I am a person in constant change. My mind and my way of being are as floating as a wind in a thunderstorm. There is not a recipe instructing "how to make a Lysander: add some happiness to three drops of cold tears, stir vividly 'til a chaotic song emerges from the substance and bake in oven for 18 years". I mean... How do you give answers about yourself that will last longer than, I don't know,  a year? Or do people really believe that they have been born to be a certain way? Or did I miss something, am I supposed to develope a certain way of being and remain that way, just because, so that people'll think they know me? I am different in different situations, and I like different things at different times of my life. I have always believed change is something good, something that enrichens. Talking about myself that much, only made me nervous of becoming too unfamiliar with myself...

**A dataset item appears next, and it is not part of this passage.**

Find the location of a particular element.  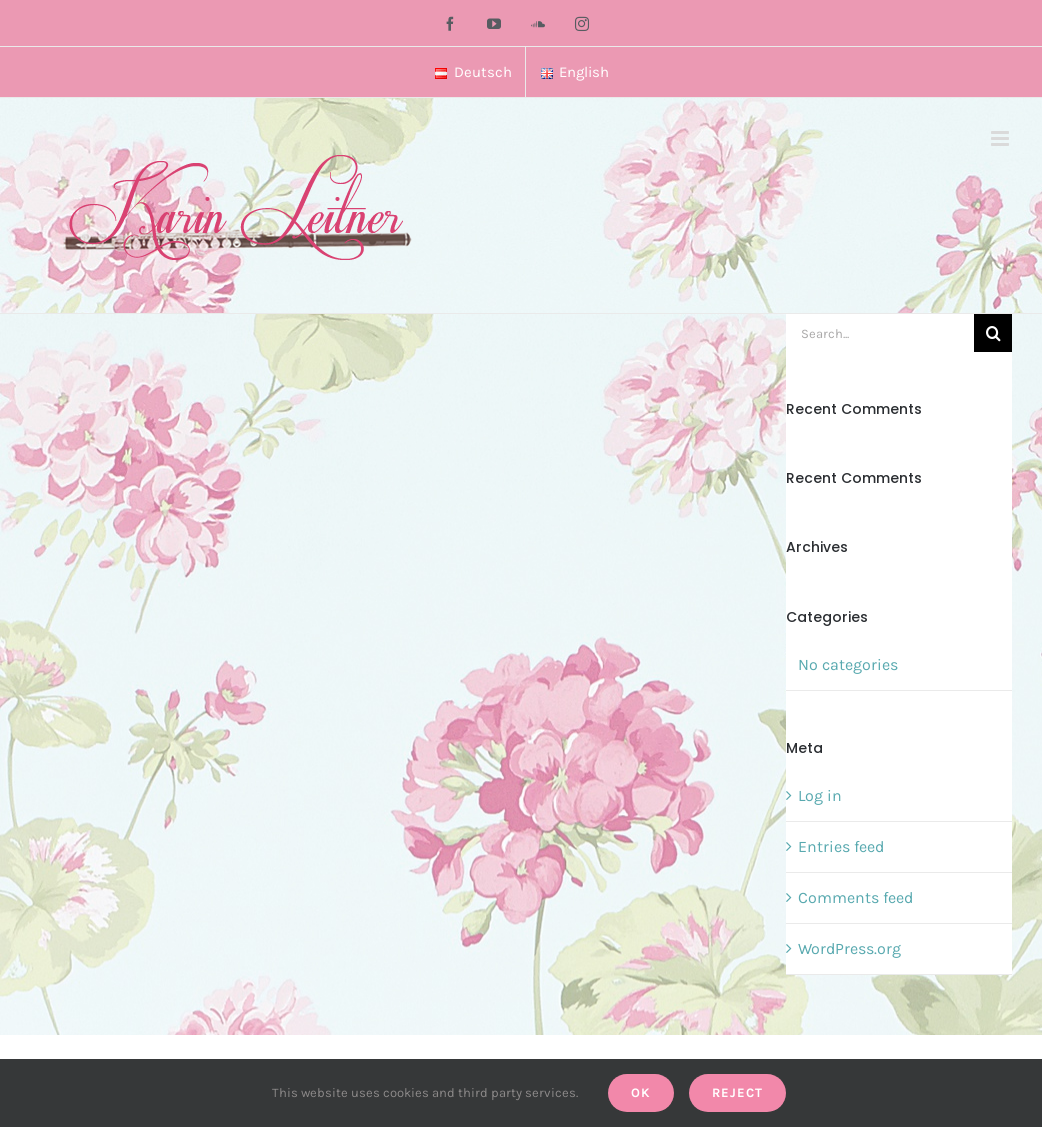

Comments feed is located at coordinates (855, 897).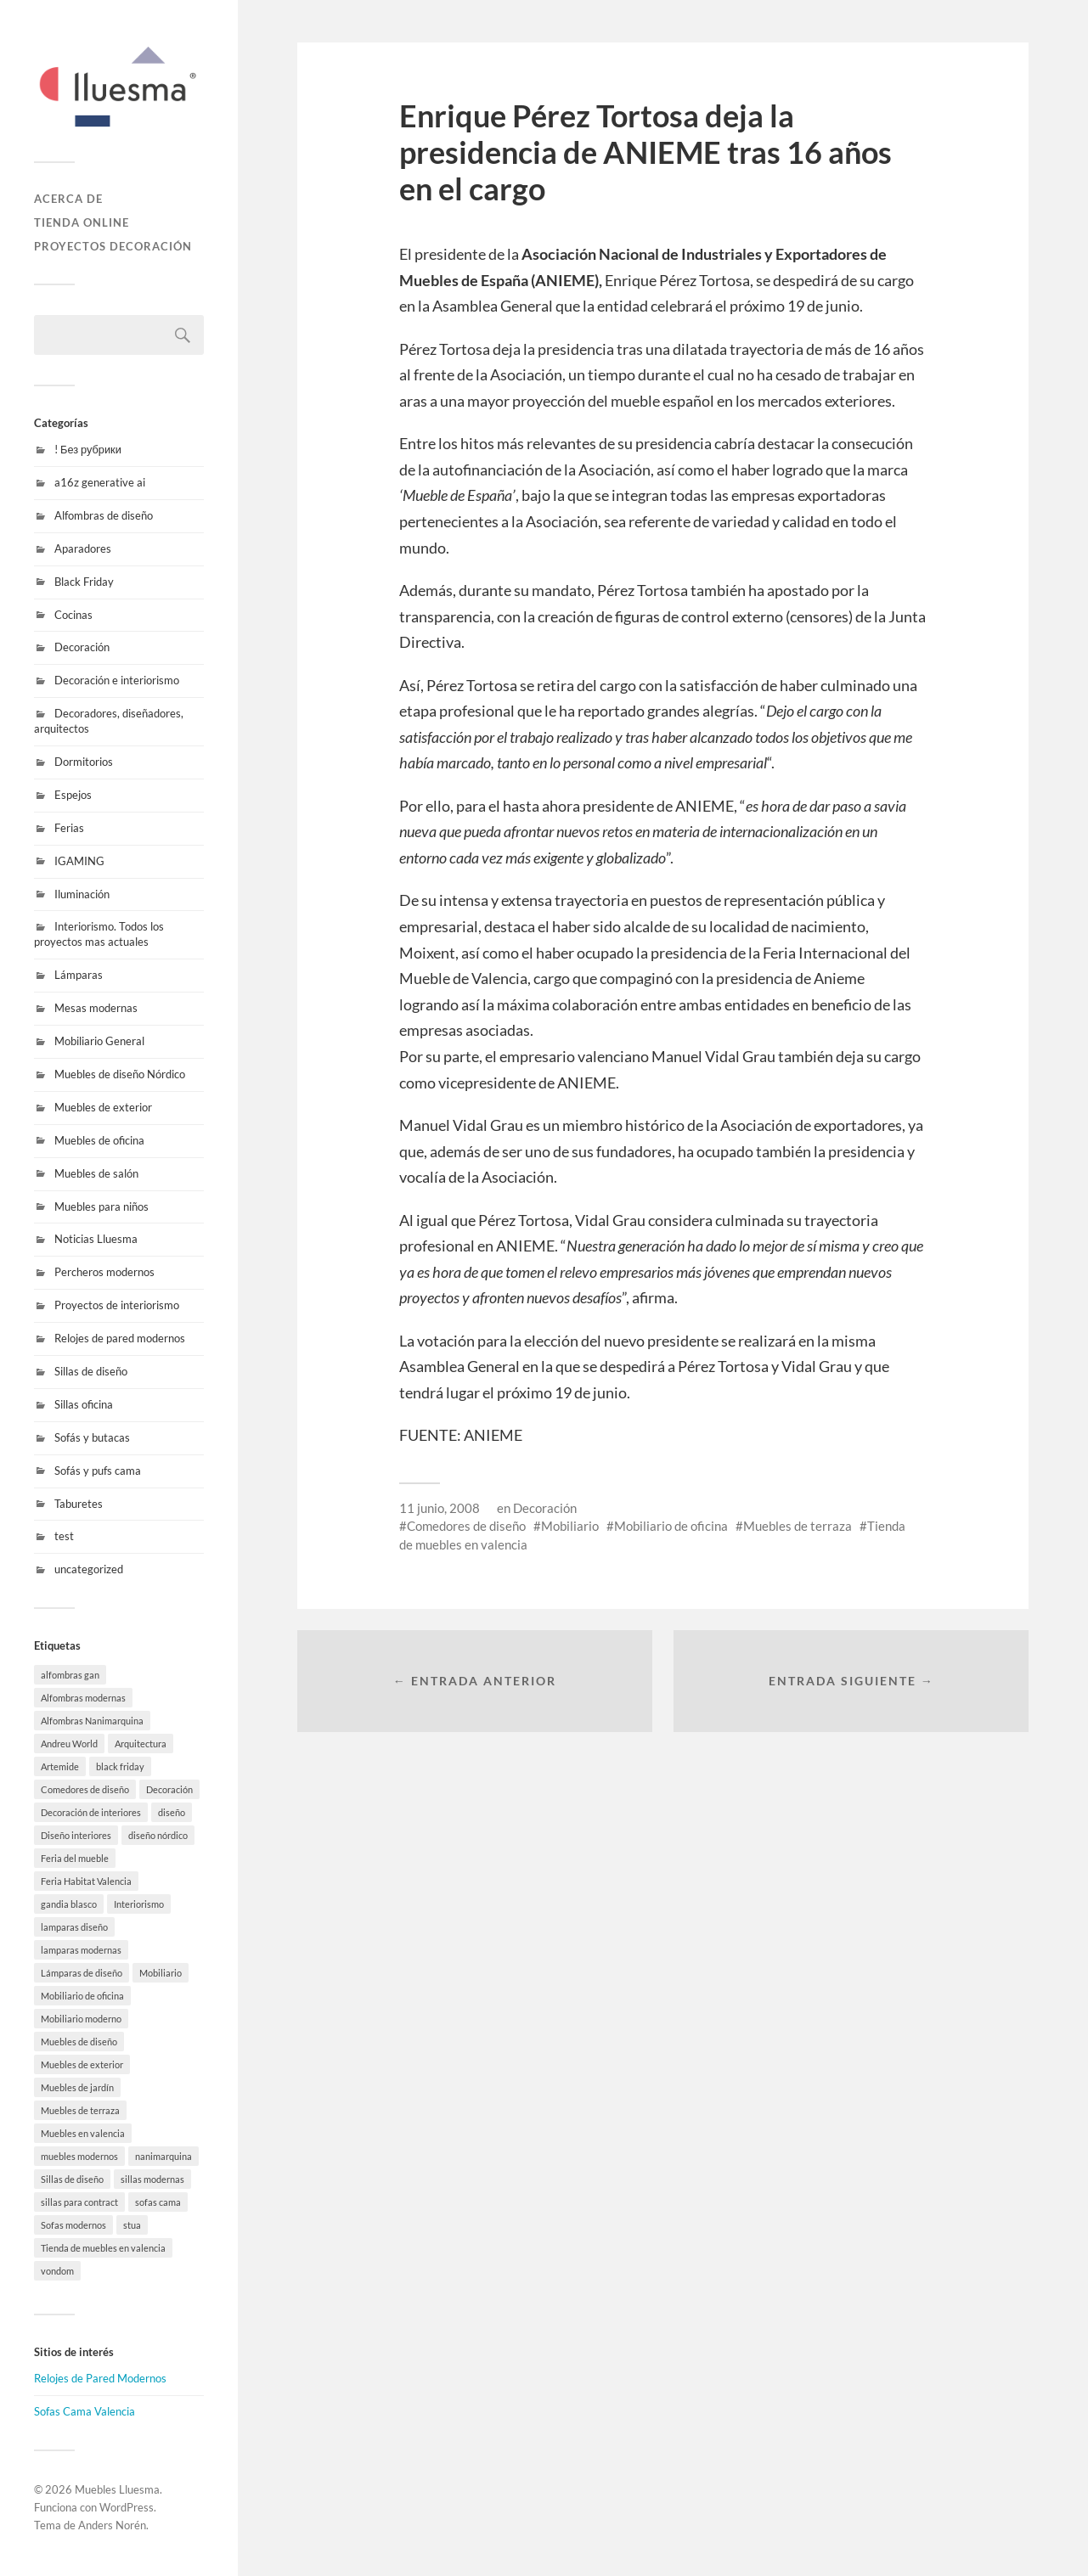 This screenshot has height=2576, width=1088. Describe the element at coordinates (79, 2041) in the screenshot. I see `Muebles de diseño [Muebles de diseño (32 elementos)]` at that location.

Although, I can admit myself being very fond of spice ice creams for the time being!

Monday, August 29, 2011

Straying

I stood upon the land I had persistently conquered
Proudly preaching to the shrinking crowd
Of youth, of truth, of lies, of age
But the years grew old, and my people fled

The spoken word is a living beast
it feasts upon the mind, the soul, the heart
But the ground I had earned, I found
was not ground at all but a full-rigged ship alive

Off, off and away from all things certain and safe
from all rolling tongues, chewing jaws and molding minds
To a place not new, but changed and changing yet
if not there to, then may I stray 'til straying breeds fertile soil

Oh me, that climbed this animated rock
I hope, I wish to be laid here once
Entwined with the flesh of an ever beating heart
so that I may be wed to chance, and not ever settle down.

Thursday, August 11, 2011

To Those Who Struggle

The wind roars in the sunset. How often do you fear it, or even notice it, where you lie and ponder in your nook? Was the day to your satisfaction, did you get a lot done? Come now, do you really think the storm cares about the breadth of your brim?
       It rains every night. The drops heavy with grief pounds harder and stronger against your sealed, locked house. You live in the wild, but dare not step outside your garden. The teeth of those hiding outside, drips of hunger and excitement. This thought has hunted you since the days you were young. Oh, the days you were young, when your own strength and power never failed you, and pure determined will floated in the veins that now thick blood runs through. You learned all of those things, until you couldn't fit in yourself anymore.
      Still, being me watching you, is not that bad. You have chosen to live where everybody else lives, it's bound to be crammed and hard to breathe, hard to think- didn't you realize? What were you thinking? How would your brilliant mind fit in there, and what would it do with so little ground to till and harvest? You wailed, screamed and chewed on the bars that kept you locked out from the world you so desperately longed to belong to. You looked around, asking everyone you met for help. You even asked those you couldn't see, who never ever gave you any answers. What you can not see wastes away and passes the world as a soft, fresh breeze, but those who forget can not know that.
         Your young mind grew old, withered and you finally stepped inside those doors used too often, and turned your back once and for all,  on everything you could have been . I sigh and see you sit and sway in your corner. I can see your hair braided with silver strings of age and your eyes, yellowish like old paper. I can hear the rust in your muscles and the crowd in your head. I cannot make out one word of what they're saying, even less what you are saying. How long have you struggled to get your thoughts heard, to make others say what you're thinking so that someone will hear?

Some never take the chance. Some wait for death, wait until it throws them over and pulls its' veil over the thoughts that once were theirs. There is a veil that covers all in darkness, a veil that cries out to the world: "come, come! here you will grow, come! This house is empty, abandoned, open to all! Come now and knock down walls and raise the roof". 


Some wait for death before they let the worlds grow inside them, and the ones that live freely and wildly dance up to their graves and read not "here lie those who lived", but "here lies death".